In this culture war’s present state, the battle lines cut many ways.  There’s 0ld school vs. new school.  There’s divas and divos vs. hipsters.  There are certain genres, e.g., country and r & b, vs. other genres, e.g., the various indies- and alts-.  There may to an extent be black vs.white, though I’m not certain how much of an extent that is.

So where do I stand — or do I even take a stand?  Based much more on my own listening preferences than any attempt at Solomonic wisdom, I find that there’s something to be said for both approaches, depending on the style of the music as well as the priorities of the listener.

If, for instance, you want to hear American popular music at its artistic apogee, I direct you to interpretations of the “Great American Songbook” (the Gershwins, Cole Porter, Rodgers & Hart, et al.) by such immortal vocalists as Frank Sinatra, Ella Fitzgerald, Tony Bennett, Billie Holiday, Mel Tormé, Mabel Mercer — the melody goes on an on.  In other words, songwriters who didn’t sing writing songs for singers who didn’t write songs.  With few exceptions, nothing in the last generation of American pop can match these peerless artists for sheer mastery of singing or songwriting.
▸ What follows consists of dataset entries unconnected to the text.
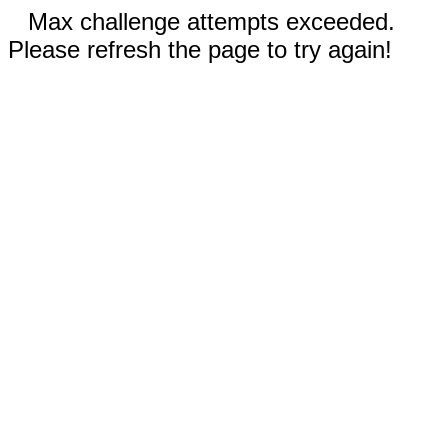
Max challenge attempts exceeded.
Please refresh the page to try again!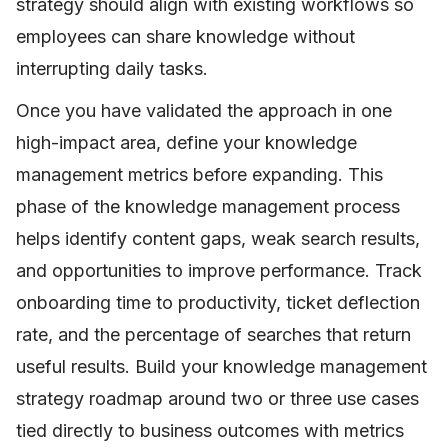
strategy should align with existing workflows so
employees can share knowledge without
interrupting daily tasks.
Once you have validated the approach in one
high-impact area, define your knowledge
management metrics before expanding. This
phase of the knowledge management process
helps identify content gaps, weak search results,
and opportunities to improve performance. Track
onboarding time to productivity, ticket deflection
rate, and the percentage of searches that return
useful results. Build your knowledge management
strategy roadmap around two or three use cases
tied directly to business outcomes with metrics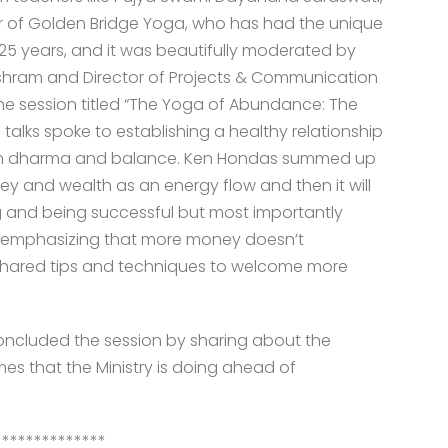
 of Golden Bridge Yoga, who has had the unique
 25 years, and it was beautifully moderated by
shram and Director of Projects & Communication
 the session titled “The Yoga of Abundance: The
talks spoke to establishing a healthy relationship
with dharma and balance. Ken Hondas summed up
y and wealth as an energy flow and then it will
ng and being successful but most importantly
, emphasizing that more money doesn’t
shared tips and techniques to welcome more
concluded the session by sharing about the
mmes that the Ministry is doing ahead of
**************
Yes, some beautiful songs still come out of pop bands and singer-songwriters, but after listening very extensively for years, I can name few in these categories who match the great composers and lyricists named above for professional craft.  Oh, the proliferation of half-formed ideas, lazy construction, bum rhymes and careless text setting!  That’s why when I come across contemporary songwriters who take their craft seriously, I am unstinting in praise.

As to the singers, those who can get by as “mere” vocalists nowadays are those whose talent and polish approximate their great predecessors, such as Michael Bublé and, in fact, Beyoncé.  How many lead singers or singer-songwriters share their vocal gifts or technical polish?  They remain very fine, even essential artists, even if their art is of the re-creative sort.  Would you disparage such fine actors as Meryl Streep or the late Philip Seymour Hoffman because they didn’t write their own scripts or direct their own films?  Maybe if  you’re a French film critic you would, but then, you would worship Jerry Lewis for doing it all himself — case closed.  As for the rest of our current vocalists — you know, a singing lesson or two wouldn’t hurt.
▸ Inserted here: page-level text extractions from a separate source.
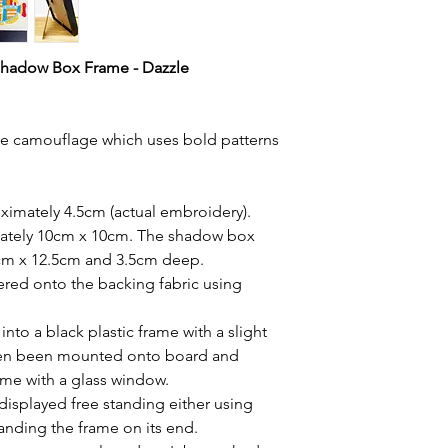
Shadow Box Frame - Dazzle
zle camouflage which uses bold patterns
imately 4.5cm (actual embroidery).
ately 10cm x 10cm. The shadow box
5cm x 12.5cm and 3.5cm deep.
red onto the backing fabric using
to a black plastic frame with a slight
hen been mounted onto board and
rame with a glass window.
displayed free standing either using
tanding the frame on its end.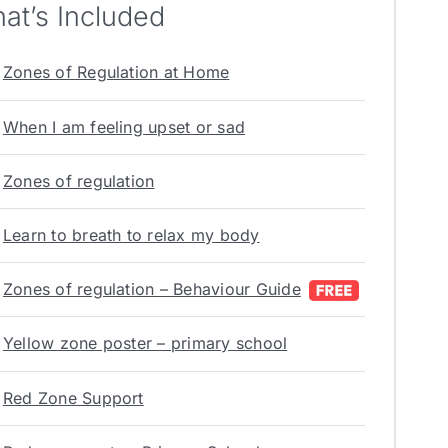
at’s Included
Zones of Regulation at Home
When I am feeling upset or sad
Zones of regulation
Learn to breath to relax my body
Zones of regulation – Behaviour Guide
Yellow zone poster – primary school
Red Zone Support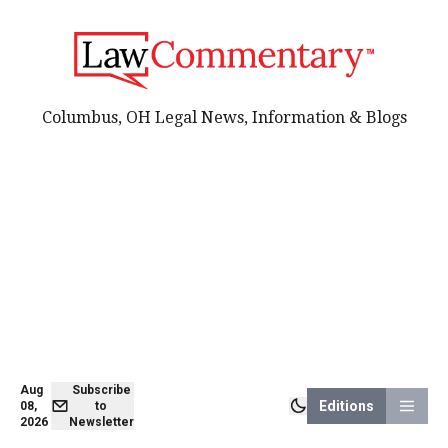
Columbus, OH Legal News, Information & Blogs
Aug
Subscribe
Editions
08,
to
2026
Newsletter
On the other hand, nothing gives me more satisfaction now than the artists who create their own songs, their own albums, their own musical worlds.  You’ll see their albums praised in this space, right up to one I gushed over earlier this week — and have listened to in continued amazement several times since.  These are the musical artists I would put up against any in their generation, in any genre, very much including classical.

Getting back to the viral photo at the top, let’s do a thought experiment.  Suppose instead of Beyoncé, the artist pictured on the bottom was another very talented African-American female, Rhiannon Giddens.  Ms. Giddens, best-known as lead singer of the old-timey Carolina Chocolate Drops, has just released her debut solo album, “Tomorrow is My Turn.”  From her website: “The album, produced by T Bone Burnett, features a broad range of songs from genres as diverse as gospel, jazz, blues, and country, including works made famous by Dolly Parton, Patsy Cline, Odetta, and Nina Simone.”

So, no originals, just covers.  Would Ms. Giddens earn the sneering disapproval aimed at Beyoncé?  Considering that the former’s album was issued by Nonesuch, the NPR of record labels, produced by T Bone Burnett, a certified very cool person, consists of songs by much honored musical and feminist icons, and that Ms. Giddens’s image is more serious artist with retro-hip cred than megawatt diva, I doubt it very much.  No, something else is in play here, something that has as much or more to do with the type of person who would listen to Rhiannon Giddens, or to Beck, as opposed to the kind of person who would listen to Beyoncé.  Now there’s a culture war I wish would go away.

Now that I’ve mentioned it, check out “Tomorrow is My Turn.”